上午七星时,临时留置室内。
“是你啊,林医师。请进。”
林之逸朝引路的军虫道了谢,拿起小药箱,步履匆匆地赶往最里面的那个房间。
那是宁暮归现在居住的地方。
这间房相当简陋。四周是斑白的墙壁,唯一一个通风的窗口处在较高的位置。一张普通的深灰色行军床放在房间内侧,上面放着被雌虫收拾得整整齐齐、跟个豆腐块一样的被褥。在离床不到一只手距离的位置,摆放着每天会来换一次的垃圾桶。另一面墙边放置着一张桌子、一把椅子,桌子上面摆着纸张、书本和笔。被书本的Yin影所遮挡,远处站着根本看不清纸上面写的是什么东西。
林之逸打开进入房间的门,温声地喊:“暮归?”
宁暮归正坐在床沿,挺直了背脊,微微垂着头,双手交握放在腿上,闭着眼睛似在沉思什么。他上身套着白色的宽松衣服,隐约可见从胸肌到腰腹处流畅漂亮的身体线条;下身则穿着制服套装里的深蓝军裤,把一双长腿很好地勾勒出来。

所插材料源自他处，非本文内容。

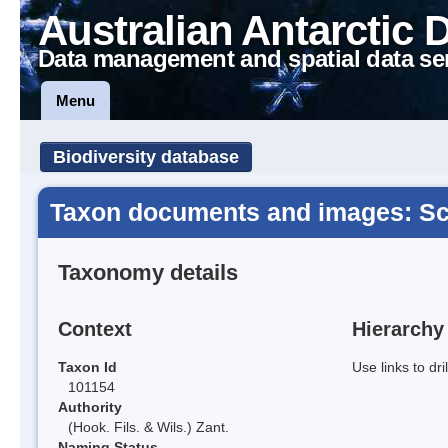
Australian Antarctic 
Data management and spatial data se
Menu
Biodiversity database
Taxon documents and images: Sc
Taxonomy details
Context
Hierarchy
Taxon Id
Use links to dr
101154
Authority
(Hook. Fils. & Wils.) Zant.
Naming Status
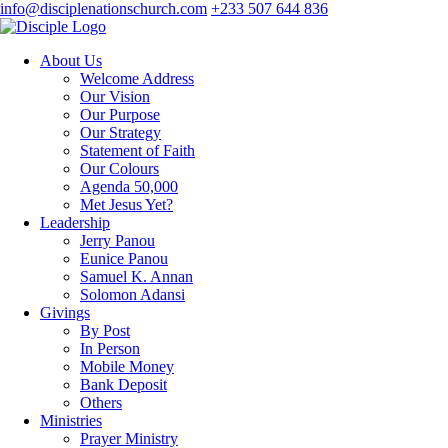
info@disciplenationschurch.com
+233 507 644 836
About Us
Welcome Address
Our Vision
Our Purpose
Our Strategy
Statement of Faith
Our Colours
Agenda 50,000
Met Jesus Yet?
Leadership
Jerry Panou
Eunice Panou
Samuel K. Annan
Solomon Adansi
Givings
By Post
In Person
Mobile Money
Bank Deposit
Others
Ministries
Prayer Ministry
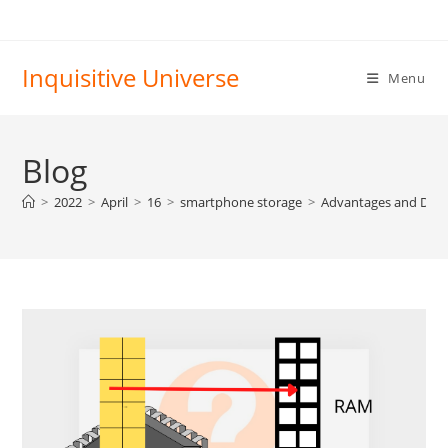
Skip
to
content
Inquisitive Universe
Menu
Blog
>
2022
>
April
>
16
>
smartphone storage
>
Advantages and Disa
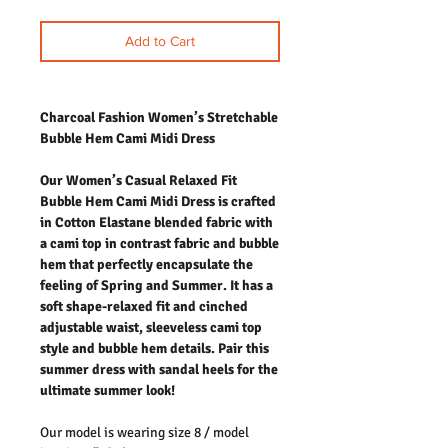
Add to Cart
Charcoal Fashion Women’s Stretchable
Bubble Hem Cami Midi Dress
Our Women’s Casual Relaxed Fit
Bubble Hem Cami Midi Dress is crafted
in Cotton Elastane blended fabric with
a cami top in contrast fabric and bubble
hem that perfectly encapsulate the
feeling of Spring and Summer. It has a
soft shape-relaxed fit and cinched
adjustable waist, sleeveless cami top
style and bubble hem details. Pair this
summer dress with sandal heels for the
ultimate summer look!
Our model is wearing size 8 / model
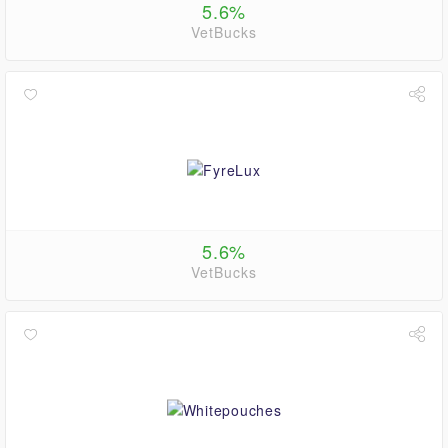
5.6%
VetBucks
5.6%
VetBucks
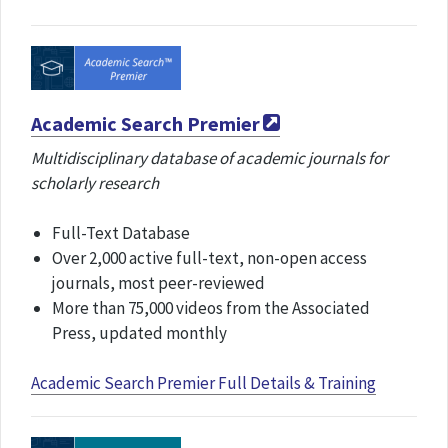
Academic Search Premier
Multidisciplinary database of academic journals for
scholarly research
Full-Text Database
Over 2,000 active full-text, non-open access
journals, most peer-reviewed
More than 75,000 videos from the Associated
Press, updated monthly
Academic Search Premier Full Details & Training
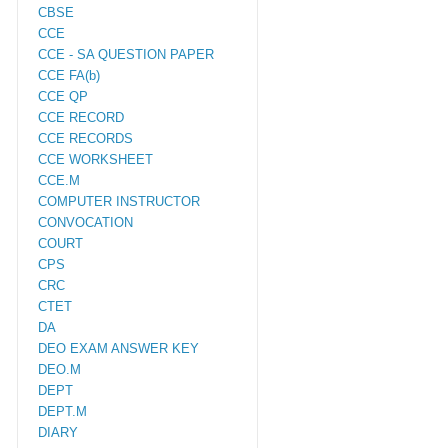
CBSE
CCE
CCE - SA QUESTION PAPER
CCE FA(b)
CCE QP
CCE RECORD
CCE RECORDS
CCE WORKSHEET
CCE.M
COMPUTER INSTRUCTOR
CONVOCATION
COURT
CPS
CRC
CTET
DA
DEO EXAM ANSWER KEY
DEO.M
DEPT
DEPT.M
DIARY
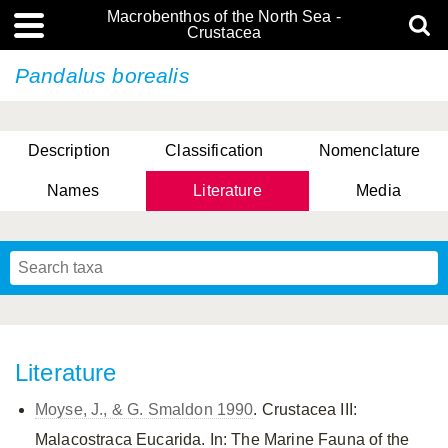
Macrobenthos of the North Sea -
Crustacea
Pandalus borealis
Description
Classification
Nomenclature
Names
Literature
Media
Literature
Moyse, J., & G. Smaldon 1990
. Crustacea III:
Malacostraca Eucarida. In: The Marine Fauna of the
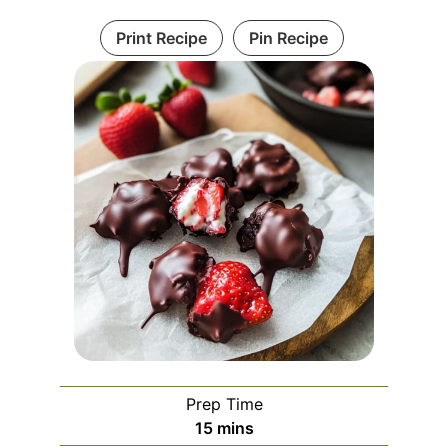
Print Recipe
Pin Recipe
Prep Time
minutes
15
mins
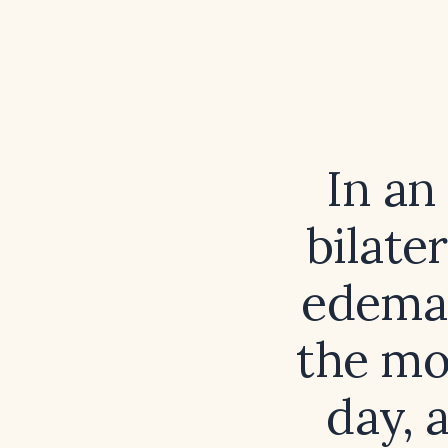
In an
bilate
edema,
the mo
day, 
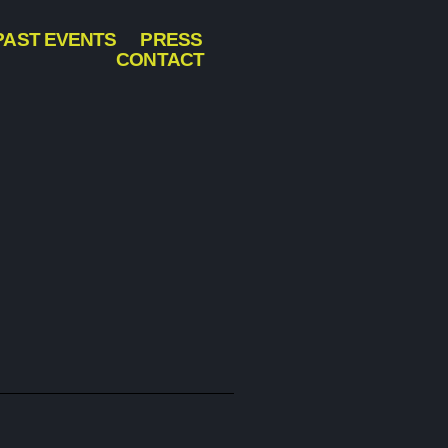
PAST EVENTS
PRESS
CONTACT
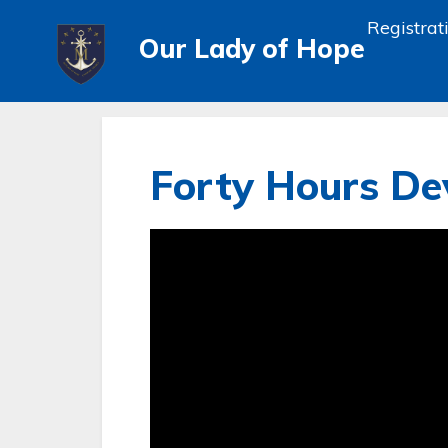
Registrat
Our Lady of Hope
Forty Hours Dev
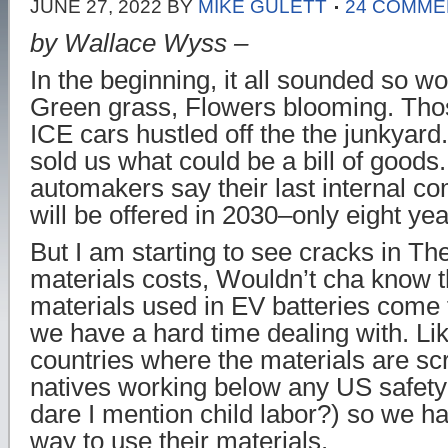
JUNE 27, 2022
BY
MIKE GULETT
24 COMME
by Wallace Wyss –
In the beginning, it all sounded so wo
Green grass, Flowers blooming. Thos
ICE cars hustled off the the junkyard
sold us what could be a bill of goods
automakers say their last internal c
will be offered in 2030–only eight ye
But I am starting to see cracks in T
materials costs, Wouldn’t cha know t
materials used in EV batteries come 
we have a hard time dealing with. Li
countries where the materials are sc
natives working below any US safety
dare I mention child labor?) so we ha
way to use their materials.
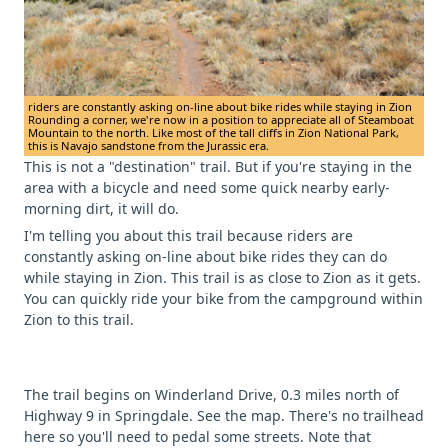
riders are constantly asking on-line about bike rides while staying in Zion
Rounding a corner, we're now in a position to appreciate all of Steamboat
Mountain to the north. Like most of the tall cliffs in Zion National Park,
this is Navajo sandstone from the Jurassic era.
This is not a "destination" trail. But if you're staying in the
area with a bicycle and need some quick nearby early-
morning dirt, it will do.
I'm telling you about this trail because riders are
constantly asking on-line about bike rides they can do
while staying in Zion. This trail is as close to Zion as it gets.
You can quickly ride your bike from the campground within
Zion to this trail.
The trail begins on Winderland Drive, 0.3 miles north of
Highway 9 in Springdale. See the map. There's no trailhead
here so you'll need to pedal some streets. Note that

听到对方的呼唤,他平静地睁开漆黑的眼睛,直直地望向来者。
只是在那压下诸多复杂情绪的眼底,不经意地划过一道淡淡的失落。
林之逸把门合上,将药箱放在桌面左边空出来的那一块地方,再拉了椅子往床那头过去,与宁暮归面对面地坐着。
多次的默契让他们无需言说,就已经自然地摆好姿势,做出一副林之逸为宁暮归进行例行诊疗的模样。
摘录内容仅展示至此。